A Woodland Hills woman was ordered to stand trial Monday on charges of vehicular manslaughter for allegedly running over a 13-year-old boy who had just stepped off a school bus.

Joan H. Mills, 59, is also accused of hit-and-run driving for allegedly fleeing the scene of the Nov. 19 accident at the intersection of Oxnard Avenue and Shoup Street that took the life of Matthew Fischer.

At a preliminary hearing in Van Nuys Municipal Court, police testified that witnesses indicated that Mills was traveling at least 40 miles per hour in a school zone and that she ran a red light after shaking her finger at another motorist.

Fischer, who was a student at the Sherman Oaks Center for Enriched Studies in Reseda, was crossing Shoup in the crosswalk when he was struck, according to police. He died about 30 minutes after he was hit.

Los Angeles Police Department Officer Ralph Kemptner testified that he spoke with Mills' husband, who had returned to the scene of the fatal accident after his wife allegedly fled, and later went to the Mills' home to examine the woman's light blue Toyota Corolla.

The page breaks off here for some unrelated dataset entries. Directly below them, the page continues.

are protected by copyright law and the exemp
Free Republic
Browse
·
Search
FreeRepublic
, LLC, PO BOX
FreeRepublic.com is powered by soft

"The damage to this vehicle is consistent with the striking of a pedestrian," Kemptner said, pointing to photographs of dents near a headlight and at the base of the windshield.

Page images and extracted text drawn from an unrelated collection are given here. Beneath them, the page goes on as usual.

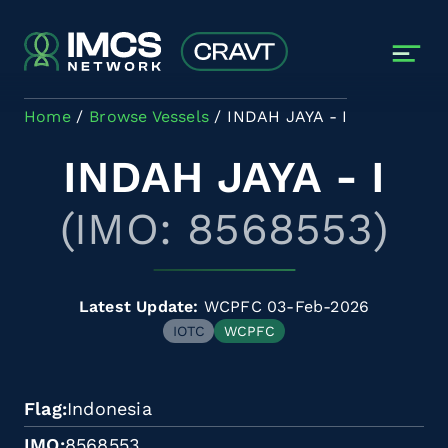
Skip to main content
Home
Browse Vessels
INDAH JAYA - I
INDAH JAYA - I
(IMO: 8568553)
Latest Update:
WCPFC 03-Feb-2026
IOTC
WCPFC
Flag
Indonesia
IMO
8568553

The officer said he believes Mills hit Fischer near the right headlight, which threw the boy onto the hood of the car. The dent near the windshield shows where either his head or his elbow impacted.

Sgt. Monte Houze said that when he was taking Mills to the police station, she blurted out: "I thought it was a dog."

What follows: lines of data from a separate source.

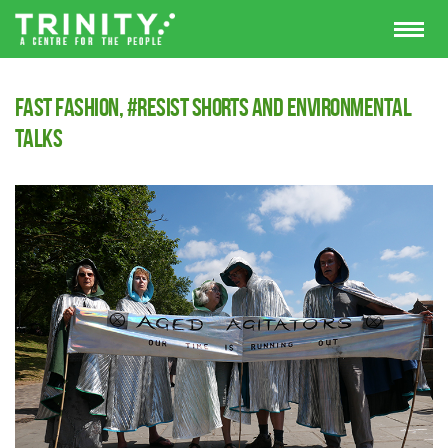
Fast Fashion, #Resist Shorts and Environmental
Talks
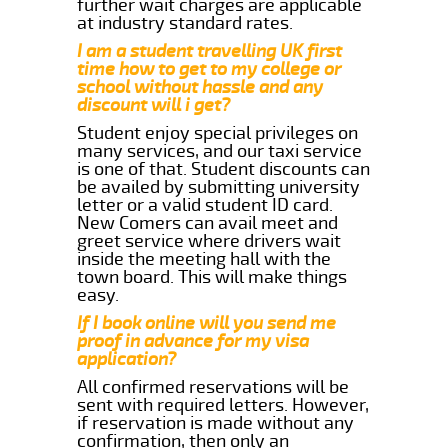
further wait charges are applicable
at industry standard rates.
I am a student travelling UK first
time how to get to my college or
school without hassle and any
discount will i get?
Student enjoy special privileges on
many services, and our taxi service
is one of that. Student discounts can
be availed by submitting university
letter or a valid student ID card.
New Comers can avail meet and
greet service where drivers wait
inside the meeting hall with the
town board. This will make things
easy.
If I book online will you send me
proof in advance for my visa
application?
All confirmed reservations will be
sent with required letters. However,
if reservation is made without any
confirmation, then only an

But shortly thereafter, Houze said, she asked, "Did he die?" or "Did the little boy die?" Houze said he could not remember her exact words.

Mills' attorney, Mike R. Horwitz of Woodland Hills, declined to comment on the case.

After the hearing, Judge Michael S. Luros expressed condolences to the Fischer family for the tragic accident, and he suggested that they find some small degree of comfort in the outpouring of support that they have received from the community.

The judge said he had received well over 100 letters commenting on the case. In court Monday, the boy's parents, Herman and Carol Fischer, and his younger brother, 10-year-old Cory, were accompanied by half a dozen friends and an equal number of the boy's schoolmates.

Mills, who is scheduled to appear in Superior Court May 23, remains free after posting $15,000 bail.

If convicted of the vehicular manslaughter charge, Mills would face a maximum sentence of six years in state prison. The hit-and-run charge carries a maximum penalty of four years in prison.